Statistical Consultants Ltd

Web Scraping Services

Web scraping (also known as web harvesting or web data extraction) involves the automated extraction of data (numbers or text) or files from websites. This usually involves writing a program which reads a website's HTML code, and then extracts the relevant information from that code.

Data Extraction

webpages
↓
webpages HTML code
↓
file logos

Pulling data from websites and placing it into spreadsheets can be a very time consuming task if done manually for large amounts of data. Statistical Consultants Ltd can provide web scraping services which greatly speed up such tasks.

This would involve writing a program which takes the following steps:

Downloads the HTML code of a webpage.
Picks the relevant information from the HTML code.
Repeats steps 1 and 2, if there are other webpages.
Saves the relevant information into a spreadsheet (or text file).

Sometimes the programs would have several stages e.g. the first part finding the URLs of webpages from a website, and the second part extracting the information from those webpages.

Some website scraping examples:

Business Directories – It may be desirable to extract data from one or more business directory sites, and store the data in a spreadsheet. If the data is stored as a spreadsheet, it would be easier to sort and append notes to (e.g. which businesses have been considered, contacted, classified etc). A business listings spreadsheet would usually have one business per row, and the types of information about the businesses separated by columns (information such as company name, phone number, fax, address, website, description, and type). If more than one directory is scraped, it may be possible to create a super list (with duplicates removed).
Ratings and Reviews Data – Some websites contain many ratings and reviews. Ratings and reviews data has its uses in academic and market research. If the data is stored in a spreadsheet, it would make it easier to analyse with statistical software (or simply sorted or summarised within the spreadsheet itself).
Price and Product Lists – Many online stores (and ‘bricks-and-mortar’ businesses that provide information about their products online) have many products listed, but those listings often lack the flexibility for the products data to be analysed thoroughly.

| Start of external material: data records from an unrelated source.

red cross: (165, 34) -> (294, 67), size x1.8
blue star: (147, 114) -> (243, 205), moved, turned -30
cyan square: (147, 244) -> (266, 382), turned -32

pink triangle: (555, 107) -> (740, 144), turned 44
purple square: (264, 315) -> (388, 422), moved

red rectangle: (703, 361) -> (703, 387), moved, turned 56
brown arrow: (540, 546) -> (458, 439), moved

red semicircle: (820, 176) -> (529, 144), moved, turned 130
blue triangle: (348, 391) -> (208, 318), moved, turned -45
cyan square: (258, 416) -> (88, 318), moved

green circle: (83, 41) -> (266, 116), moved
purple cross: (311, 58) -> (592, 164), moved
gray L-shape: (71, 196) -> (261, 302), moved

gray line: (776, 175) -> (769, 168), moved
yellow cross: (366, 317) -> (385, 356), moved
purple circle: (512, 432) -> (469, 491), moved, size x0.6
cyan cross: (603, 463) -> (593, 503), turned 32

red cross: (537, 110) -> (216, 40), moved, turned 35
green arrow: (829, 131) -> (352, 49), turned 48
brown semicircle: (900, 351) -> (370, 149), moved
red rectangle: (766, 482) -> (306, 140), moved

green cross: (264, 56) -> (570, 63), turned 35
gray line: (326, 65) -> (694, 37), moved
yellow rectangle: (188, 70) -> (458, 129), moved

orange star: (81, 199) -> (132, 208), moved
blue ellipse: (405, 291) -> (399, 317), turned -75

A spreadsheet of products data could include information such as the product name, product code/number, product category, price, description, product webpage URL, the parent company or brand etc. The scraping of multiple sites could make it much easier to make price comparisons and give an indication of pricing variability. Scraped product/pricing lists could be used for business intelligence (e.g. gaining information about a competitor’s prices) or procurement.

After the data has been extracted, further programming might be performed to enrich the data set e.g. a binary variable stating whether or not an entry contains a particular keyword.
See the Statistical Programming / Data Processing Services page for more information.

Automated File Downloading

Some websites may have a large number of files available for downloading. To download all of the files, it may be more efficient to automate the process rather than download the files manually.

The downloading could be automated by having a program written which takes the following steps:

Download the HTML code of the webpages where the files are stored.
Search the HTML code, and record the URLs where the files are stored.
Download the files.